How to Contribute Data

Overview

IRSA archives data that has been provided by NASA missions, as well as science teams that have created enhanced data products from NASA missions or closely-related ancillary data. This page provides information about the criteria for IRSA to consider hosting a data set, the cost of data archiving, and how to format data and metadata to ensure seamless ingestion into IRSA data services.

What types of data can IRSA Archive?

NASA Mission Data

IRSA ingests data collected by NASA Astrophysics Flagships, Explorers, and suborbital and suborbital-class investigations that are part of the Astrophysics Research and Analysis program (APRA).
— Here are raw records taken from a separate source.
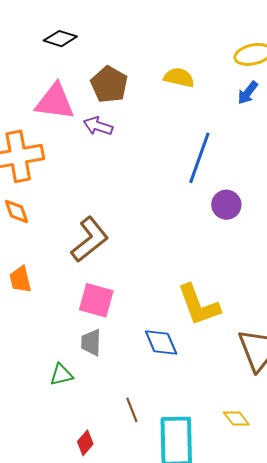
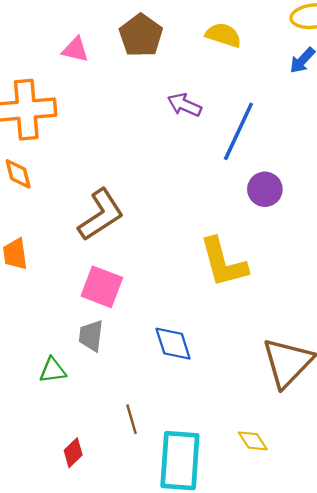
pink triangle: (55, 102) -> (75, 50), size x0.6
purple arrow: (98, 126) -> (184, 105), moved
yellow L-shape: (199, 305) -> (223, 263), moved

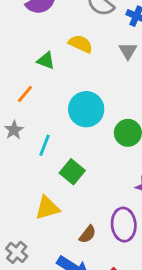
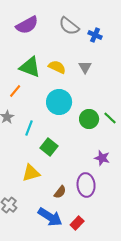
yellow semicircle: (81, 44) -> (57, 67), moved
gray triangle: (128, 51) -> (85, 67), moved
green triangle: (46, 61) -> (30, 67), size x1.6

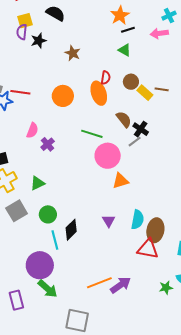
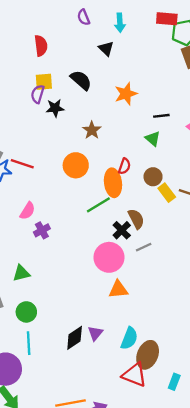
orange star: (120, 15) -> (126, 94), moved
orange circle: (63, 96) -> (76, 165), moved
black cross: (141, 129) -> (122, 230), moved
green line: (92, 134) -> (98, 205), moved, turned -60
black diamond: (71, 230) -> (75, 338), moved

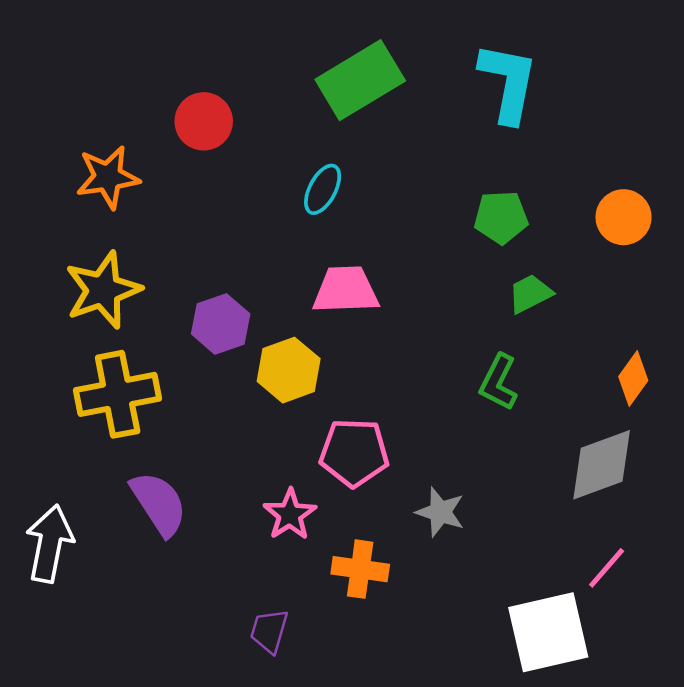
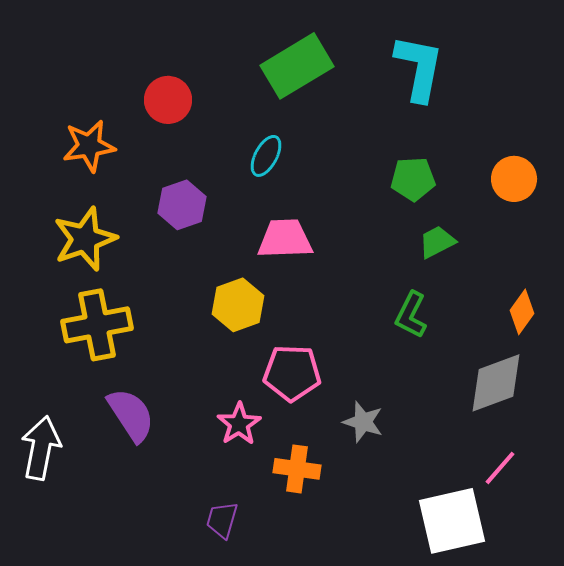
purple hexagon: (221, 324) -> (182, 205), moved

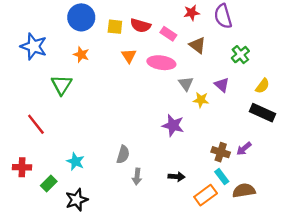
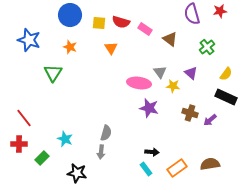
red star: (192, 13) -> (220, 11), moved
pink ellipse: (161, 63) -> (139, 83), moved
red line: (36, 124) -> (24, 118), moved
purple arrow: (244, 149) -> (210, 120), moved
brown cross: (221, 152) -> (190, 113), moved
gray arrow: (137, 177) -> (101, 152), moved
cyan rectangle: (222, 177) -> (146, 169), moved
black star: (77, 200) -> (77, 173), moved, turned 30

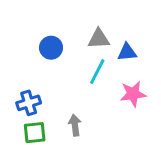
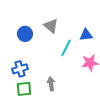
gray triangle: (99, 39) -> (51, 26), moved, turned 42
blue circle: (51, 48) -> (25, 34), moved

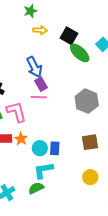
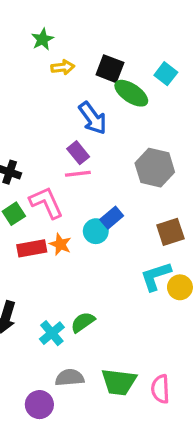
blue arrow: (34, 67) -> (93, 118), moved
cyan circle: (40, 148) -> (96, 231), moved
blue rectangle: (55, 148) -> (112, 218), moved, turned 56
cyan L-shape: (43, 170) -> (156, 276), moved
green semicircle: (36, 188) -> (83, 322), moved

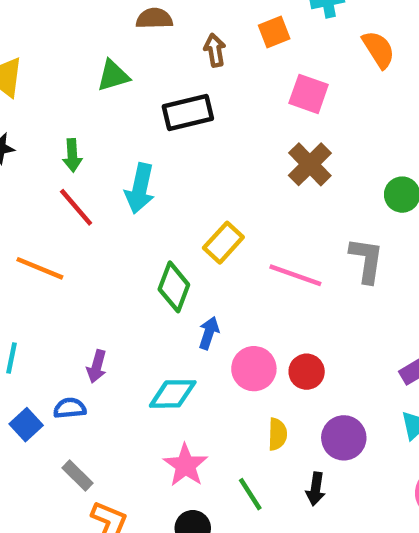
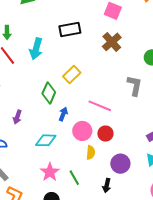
black rectangle: (188, 112) -> (70, 30), moved
pink line: (295, 275) -> (100, 106), moved
purple arrow: (97, 366) -> (17, 117), moved
yellow semicircle: (277, 434) -> (91, 152), moved
green line: (250, 494) -> (74, 178), moved

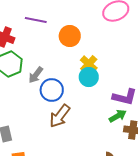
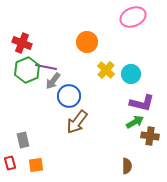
purple line: (36, 20) -> (46, 67), moved
cyan circle: (89, 77) -> (131, 74), moved

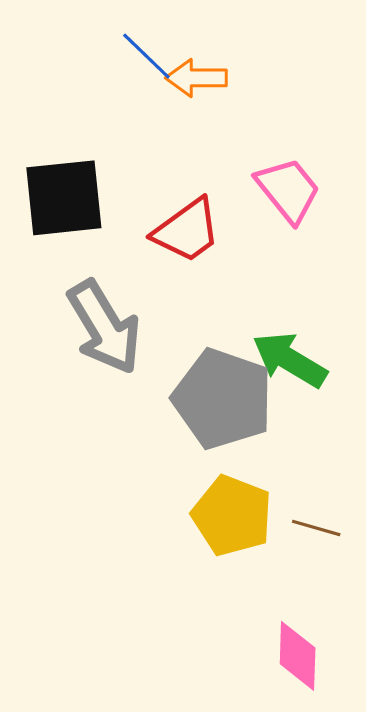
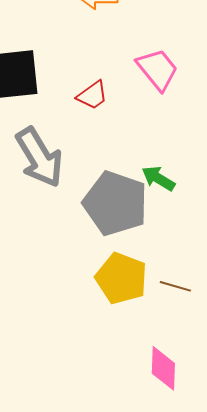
red trapezoid: (187, 231) -> (92, 95), size x0.7
green arrow: (290, 360) -> (158, 178), size x0.7

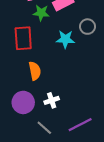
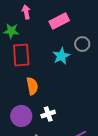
green star: (41, 13) -> (11, 31), moved
cyan star: (65, 39) -> (61, 56), turned -30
If you are writing an APRA proposal, we encourage you to contact us through the IRSA Help Desk to discuss the possibility of hosting your data at IRSA. We will discuss the data services we can offer users, from program-friendly application program interfaces (APIs) to user-friendly graphical user interfaces, and we can provide you with a Letter of Support. It is best to contact us well in advance of your proposal deadline to allow time for these discussions, ideally two months before you need to submit your proposal.

Enhanced Contributed Data

IRSA also ingests enhanced or high-level data products that are contributed by researchers. Contributing data to IRSA ensures long-term accessibility through both interactive graphical interfaces and standard application program interfaces (APIs). IRSA will also provide Digital Object Identifiers (DOIs) for contributed data sets to increase discoverability of the data through the literature. Enhanced contributed data sets tend to get used in publications at higher rates than low-level data products (see, e.g., Scire et al. 2022). Contributed data products must meet the following criteria in order for IRSA to ingest and serve them:

  1. The raw data on which the contributed products are based have been collected by a NASA mission with an archive at IRSA, or directly support the scientific utilization of data sets hosted at IRSA.
  2. The contributed data products must be described in a peer-reviewed refereed journal article.
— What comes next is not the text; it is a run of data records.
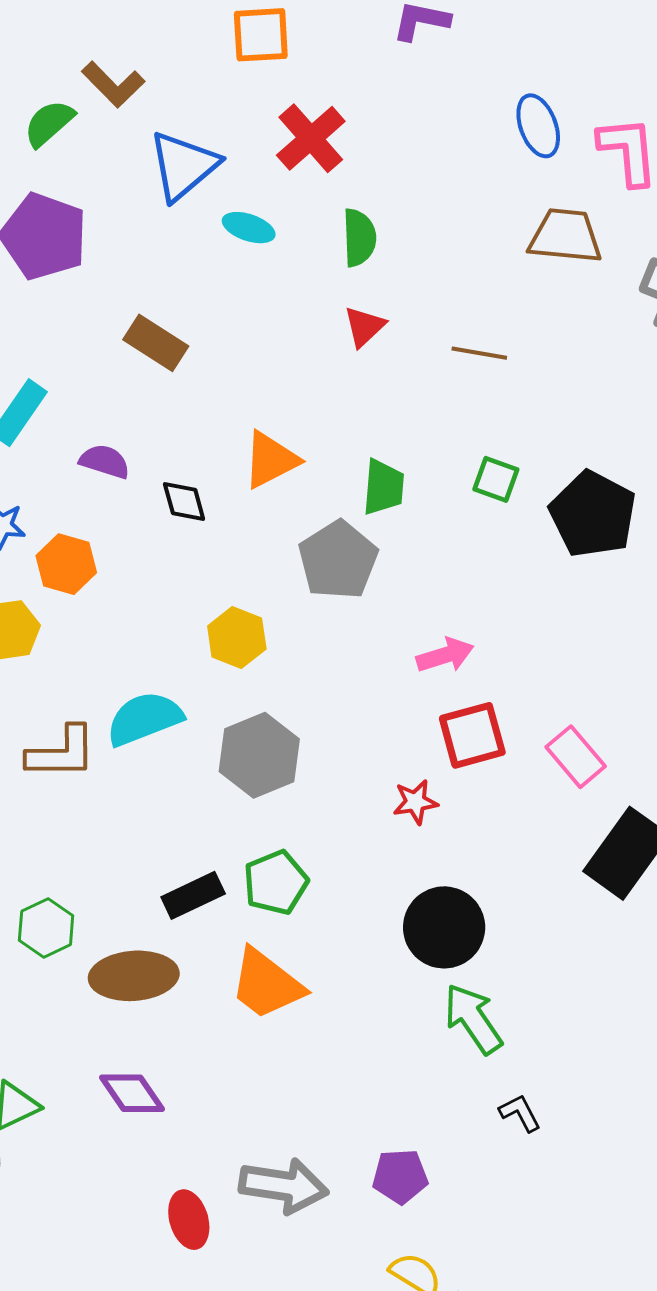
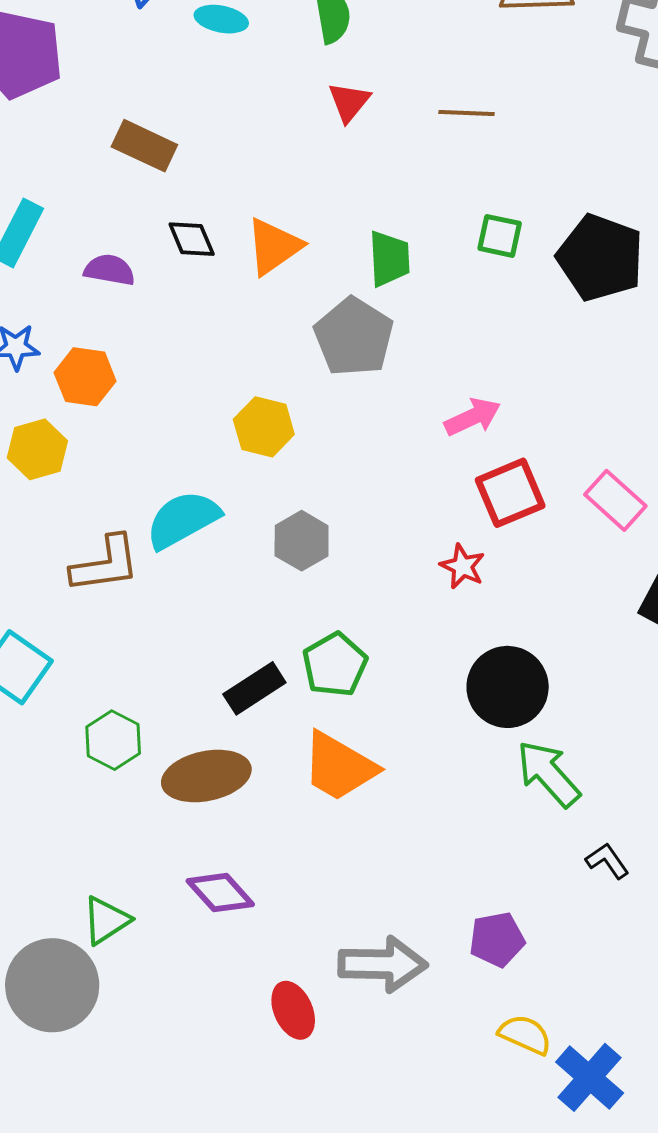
black diamond: (184, 502) -> (192, 239), moved
gray hexagon: (259, 755) -> (302, 541), size x0.7
red star: (415, 802) -> (463, 566), turned -30

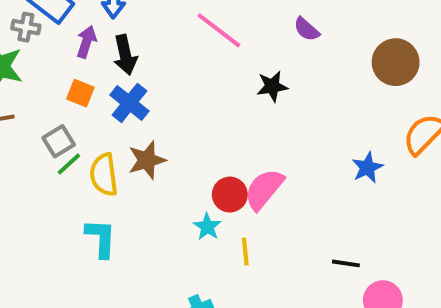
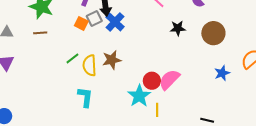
brown circle: (396, 62) -> (213, 33), moved
blue cross: (129, 103) -> (115, 22), moved
gray square: (59, 141) -> (94, 18), moved
cyan star: (207, 227) -> (139, 96), size x1.6

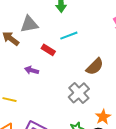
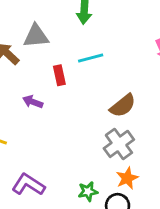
red rectangle: (48, 50) -> (59, 75), turned 40
gray cross: (79, 93) -> (119, 144), moved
If you plan to deliver data to IRSA, please contact us through the IRSA Help Desk early in the process of preparing your data products. We will guide you through the metadata standards and data formats that are required, which are described below. It is often helpful to provide sample data products to make sure there are no issues with the data, formatting, or documentation. Please be aware that archiving data takes time, so there will be some delay between delivery and the data being publicly accessible at IRSA.

Cost of Data Archiving

IRSA receives funding from NASA to archive the data sets described above. For mission data, there is sometimes a cost to the mission as well. For costing information, please contact the IRSA Help Desk.
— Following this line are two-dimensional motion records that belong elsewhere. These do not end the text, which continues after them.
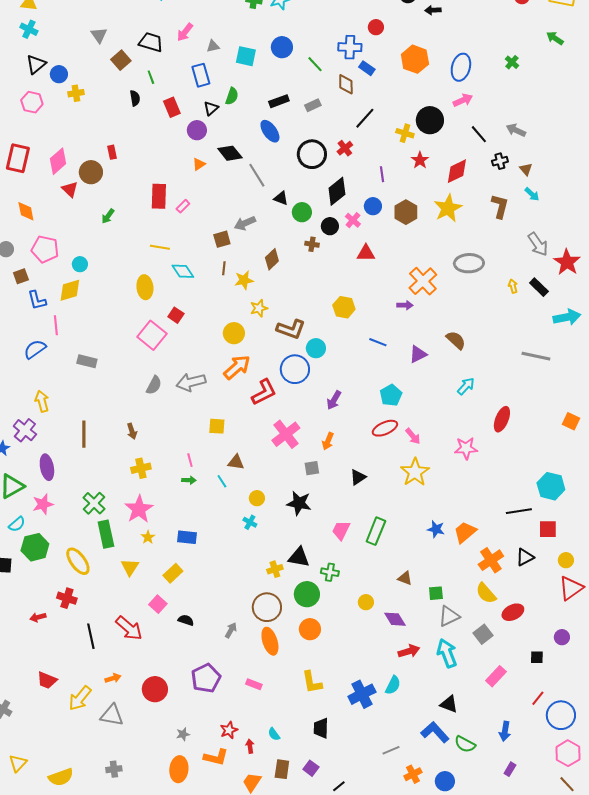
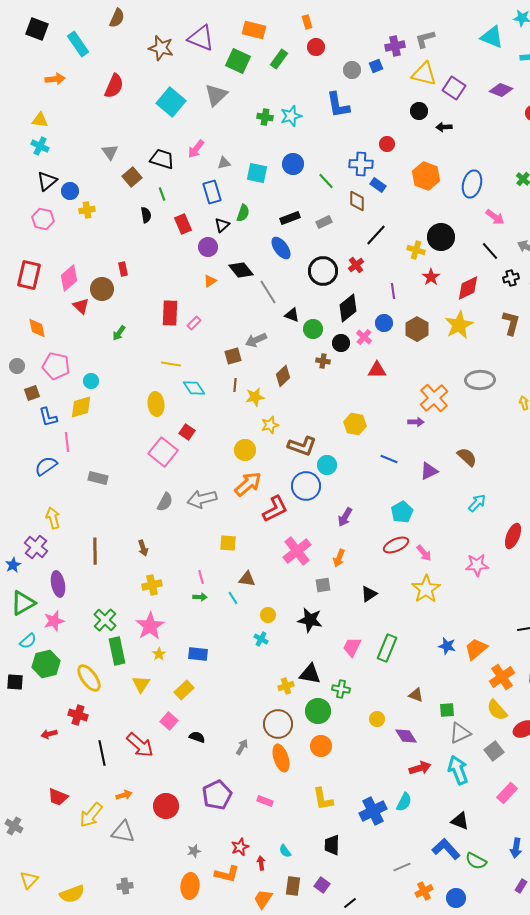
pink arrow: (463, 100) -> (495, 217), moved, turned 60

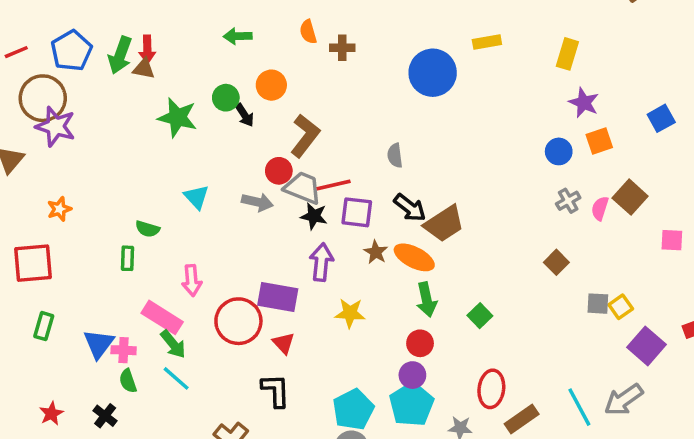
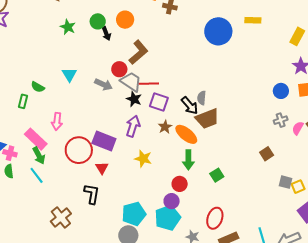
green star: (177, 117) -> (68, 27), size x0.7
gray semicircle: (395, 155) -> (202, 98), moved

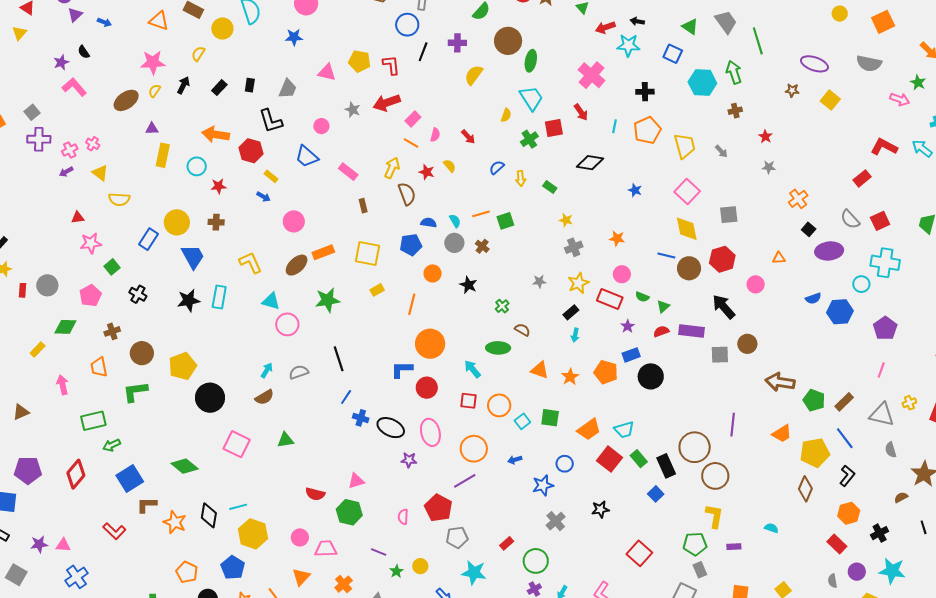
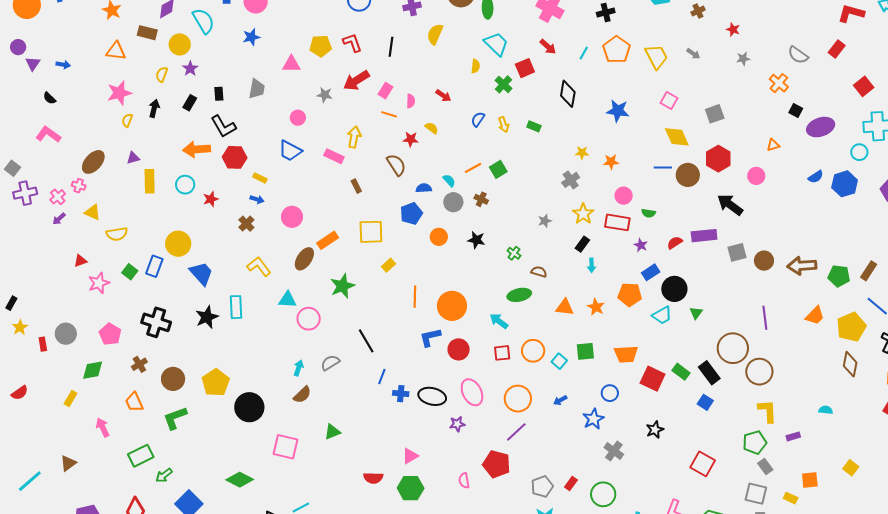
black line: (423, 52) -> (391, 47), moved
purple star: (61, 62) -> (190, 69), moved
brown ellipse: (126, 100) -> (93, 162), moved
black L-shape: (271, 121) -> (223, 126), moved
cyan line: (615, 126) -> (584, 53), turned 32
black diamond: (590, 163) -> (568, 94), turned -76
yellow arrow: (392, 168) -> (354, 137), moved
blue star: (635, 190) -> (618, 111), size x1.6
pink square: (687, 191) -> (669, 100), size x0.7
gray semicircle: (850, 219) -> (798, 55), moved
yellow star: (566, 220) -> (582, 153), moved
brown cross: (216, 222) -> (246, 224), moved, turned -35
green square: (112, 267) -> (130, 272), moved
black cross: (138, 294) -> (156, 322), size x1.6
orange line: (412, 304) -> (415, 297), moved
green triangle: (663, 306) -> (696, 313), moved
brown circle: (747, 344) -> (764, 261), moved
orange trapezoid: (589, 429) -> (626, 354), turned 45
cyan trapezoid: (624, 430) -> (662, 315), moved
gray pentagon: (457, 537) -> (542, 487), moved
Required Documentation of Data Products

Contributed data sets must be documented clearly. This documentation can take the form of a journal article and/or a delivery document. Journal articles referring to the data to be archived at IRSA should say something similar to "The data will soon be available at the NASA/IPAC Infrared Science Archive". In addition, IRSA will provide a Digital Object Identifier (DOI) for each contributed data set, and this should be used to provide a reference and link to the data from any publication.

The documentation should clearly explain everything a potential user needs to know in order to make use of the data.

For catalog data, the attributes of the columns in a table, such as units, descriptions, data types, data format (precision), and how null values are represented in the table should all be specified. Any relevant details, such as how certain quantities were calculated, what various flag values mean, etc., should also be included.

Documentation for images and spectra should describe how the data were taken and processed. If multiple products are present for a given observation, the documentation should explain what the differences and use cases are. For example, one filtering algorithm optimizes for point sources, another for extended sources. Any additional products such as uncertainty maps, masks, coverage maps, etc. should be clearly identified.

Timeline for Data Releases

The time it takes to process and release contributed datasets can vary from as little as a month up to several months, depending both on the volume and complexity of the dataset and what other datasets IRSA may already be committed to deliver. If a particular release date is critical, then it is best to contact the IRSA Help Desk to work on a schedule with IRSA staff as early as possible.

Tabular Data Formats

Tabular data should be delivered to IRSA in IPAC Table Format, an ASCII format in which columns are aligned in fixed-width records, free of mark-up and escape codes. IRSA's Table Validator Service tool converts ASCII files with common formats, such as comma-delimited, to IPAC table format. The tool removes common escape sequences that encode for tab stops etc., reformats misaligned records, and validates the consistency of the data in each column. It should be considered as an aid to validation as it does not guarantee detection and correction of all faults. The Table Upload Help discusses tables which can be validated/used by IRSA. There is a 2 GB file limit (set by Apache) on tables uploaded to this service.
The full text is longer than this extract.